Çalışanların memnuniyetini sağlamak için faydalanılacak kaynaklardan birisi, jenerasyon kategorileri. Jenerasyon kavramı geçmişte aile ilişkileri içerisinde kullanılırken; batılılaşma, modernleşme ve sanayileşme ile yakından ilişkili olan sosyal jenerasyon kavramı, ilk olarak 19. yüzyılda anlamını kazanıyor. 1863’de Fransız sözlük bilimci Emile Littré, jenerasyonu, yaklaşık olarak aynı zamanda yaşayan insanlar olarak tanımlıyor.

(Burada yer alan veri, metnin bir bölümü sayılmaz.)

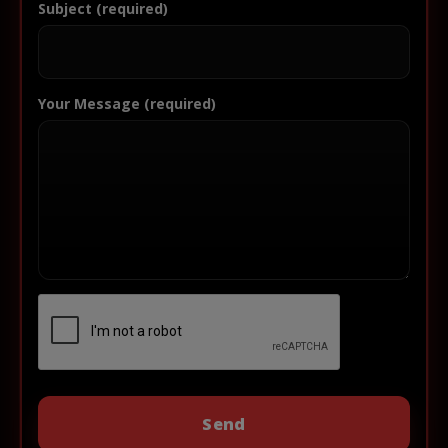
Subject (required)
Your Message (required)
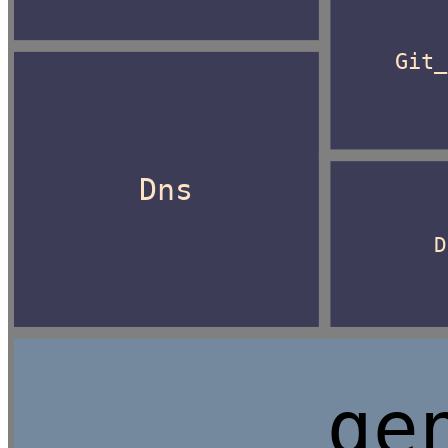
Git_
Dns
D
ge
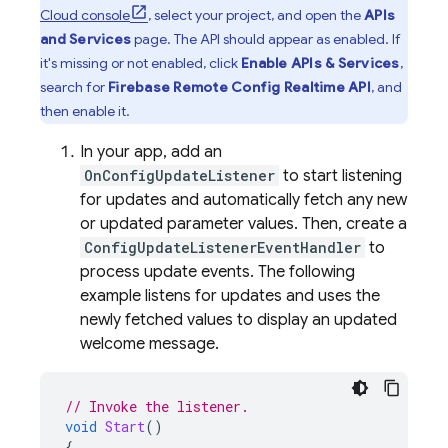
Cloud
console
, select your project, and open the
APIs
and Services
page. The API should appear as enabled. If
it's missing or not enabled, click
Enable APIs & Services
,
search for
Firebase Remote Config
Realtime API
, and
then enable it.
In your app, add an
OnConfigUpdateListener
to start listening
for updates and automatically fetch any new
or updated parameter values. Then, create a
ConfigUpdateListenerEventHandler
to
process update events. The following
example listens for updates and uses the
newly fetched values to display an updated
welcome message.
// Invoke the listener.
void
Start
()
{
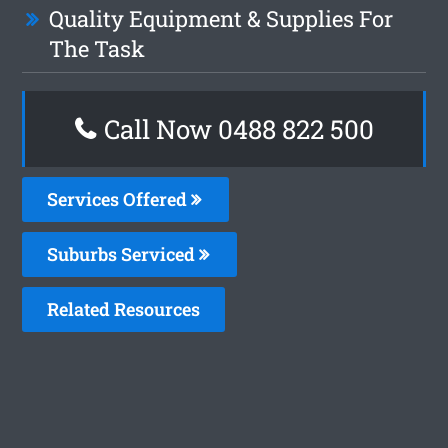
Quality Equipment & Supplies For
The Task
Call Now 0488 822 500
Services Offered
Suburbs Serviced
Related Resources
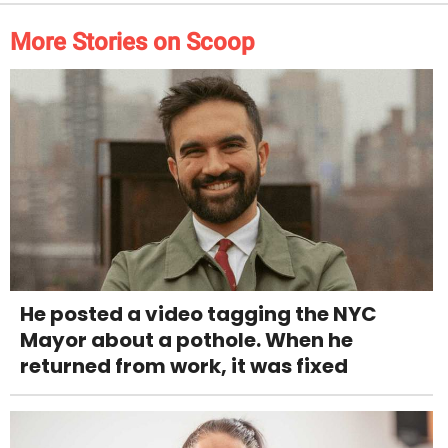
More Stories on Scoop
He posted a video tagging the NYC
Mayor about a pothole. When he
returned from work, it was fixed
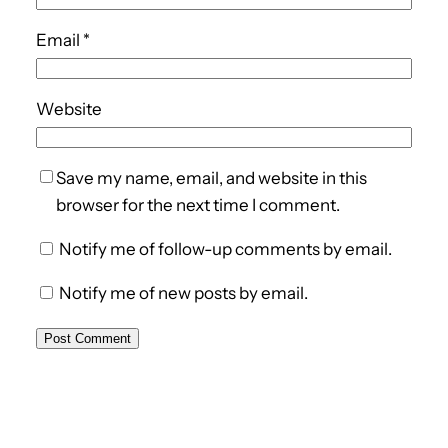
Email
*
Website
Save my name, email, and website in this
browser for the next time I comment.
Notify me of follow-up comments by email.
Notify me of new posts by email.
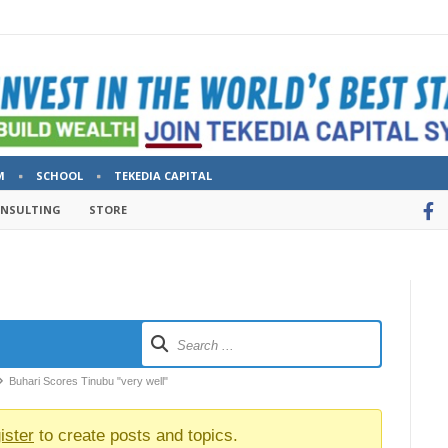
M
SCHOOL
TEKEDIA CAPITAL
ONSULTING
STORE
Buhari Scores Tinubu "very well"
ister
to create posts and topics.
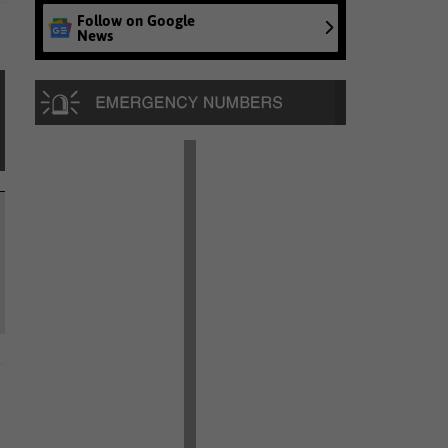
Follow on Google
News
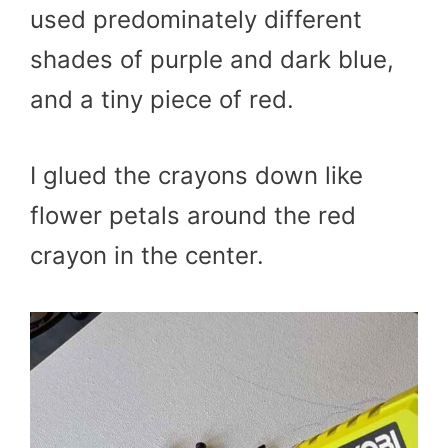
used predominately different
shades of purple and dark blue,
and a tiny piece of red.
I glued the crayons down like
flower petals around the red
crayon in the center.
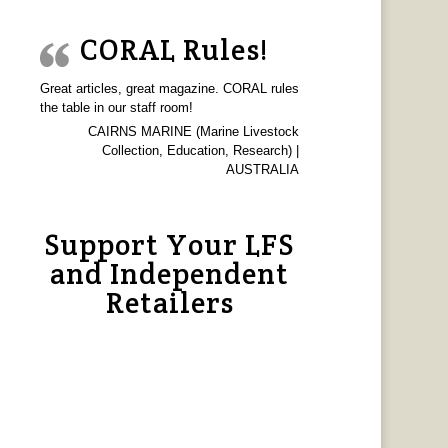
CORAL Rules!
Great articles, great magazine. CORAL rules
the table in our staff room!
CAIRNS MARINE (Marine Livestock
Collection, Education, Research) |
AUSTRALIA
Support Your LFS
and Independent
Retailers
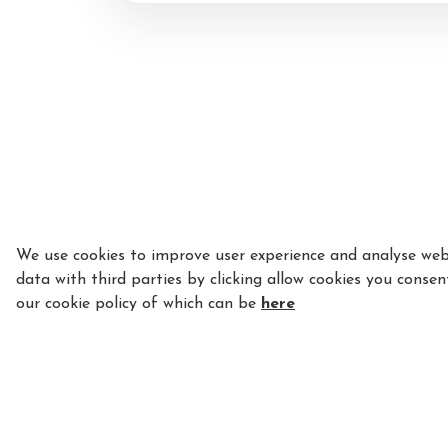
Procedure
Payment
Equipment
Insurance
Licence and Star Ra
Important Documen
We use cookies to improve user experience and analyse webs
data with third parties by clicking allow cookies you consen
our cookie policy of which can be
here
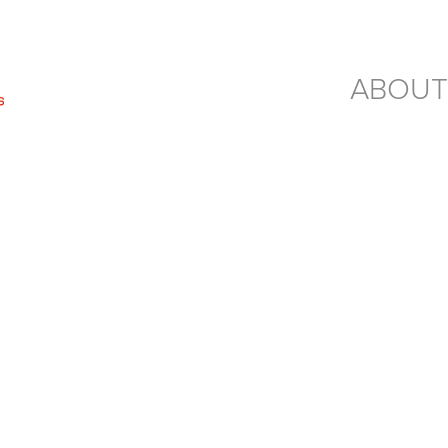
ABOUT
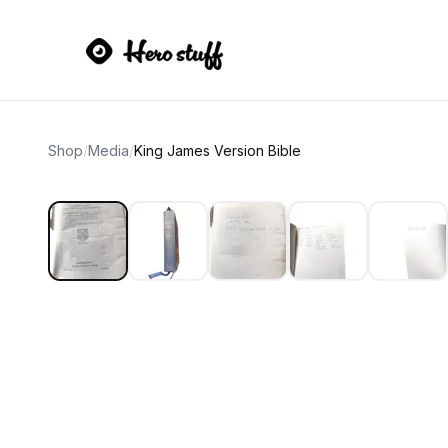
Shop
/
Media
/
King James Version Bible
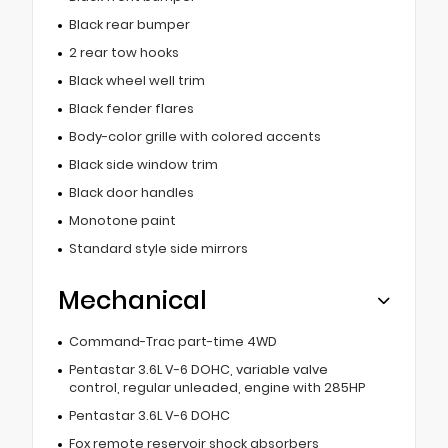
Black rear bumper
2 rear tow hooks
Black wheel well trim
Black fender flares
Body-color grille with colored accents
Black side window trim
Black door handles
Monotone paint
Standard style side mirrors
Mechanical
Command-Trac part-time 4WD
Pentastar 3.6L V-6 DOHC, variable valve
control, regular unleaded, engine with 285HP
Pentastar 3.6L V-6 DOHC
Fox remote reservoir shock absorbers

Türkiye’de ise bu tartışmalar nüfusun yüzde 35’ini oluşturan Y kuşağının iş hayatına katılımı, hatta yönetim kademelerindeki yerlerinin artmasıyla daha çok hız kazandı. İnsan kaynakları yaklaşımları ve projeleri bu konuya daha çok yoğunlaşmaya başladı. Bu gelişmeleri desteklemekle birlikte konuya G. Bernard Shaw’un şu sözüyle devam etmek istiyorum “Bu söylediğim de dahil olmak üzere, bütün genellemeler yanlıştır.” Jenerasyonlar teorisini benimsiyorum ve önemsiyorum ancak insanları sadece doğdukları dönemle kategorize etmeyi sakıncalı buluyorum. İnsanları bireysel olarak ele almanın bu işin bir sonraki aşaması olduğunu düşünüyorum. Müşteri odaklı yaklaşımlarda da bu böyledir, tabii ki hedef kitleler ve özelliklerinin tespiti önemlidir ama toplu kampanya mesajlarının işe yaramadığı hatta rahatsız edici boyutlara ulaştığı da yaşadığımız önemli deneyimler arasında.
Ekip kurmanın incelikleri
Jenerasyonların belirgin özelliklerini dikkate almak, doğru analiz etmek ve bunu organizasyon yapısına entegre edebilmek başlangıç noktası sayılabilir. Sonrasında ise yaklaşımlarımızı genellemelerden uzak, kişiselleştirilmiş, özelleştirilmiş metotlarla destekleyebiliriz. Özellikle çok uluslu şirket kültürlerinde genel kategorizasyon daha da sakıncalı olabiliyor. Ekibin çalışma ortamındaki benzerlik ve farklılıklarını anlayabilmek önem arz ediyor. Bu noktada lider kadrosu da önem kazanıyor. Harvard Business School profesörü ve Medtronic’in eski CEO’su Bill George “Çeşitlilik daha iyi kararlar almaya yol açar, ayrıca liderlerin de fırsatları olduğunu hissetmelerini sağlar. Örneğin liderlerin çeşitliliği, hizmet ettiğiniz müşterilerin çeşitliliğini yansıtmalı” diyor. Yönetici kadrosu çeşitliliği bakımından Unilever’in çok iyi bir örnek olduğunu belirtiyor.
“Hadi artık birlik ve beraberlik için, motivasyon yemekleri ve geziler organize etmenin yetmediğini kabul edin, gerçek bağlar yaratmaya ekibinizi tanımakla başlayın!”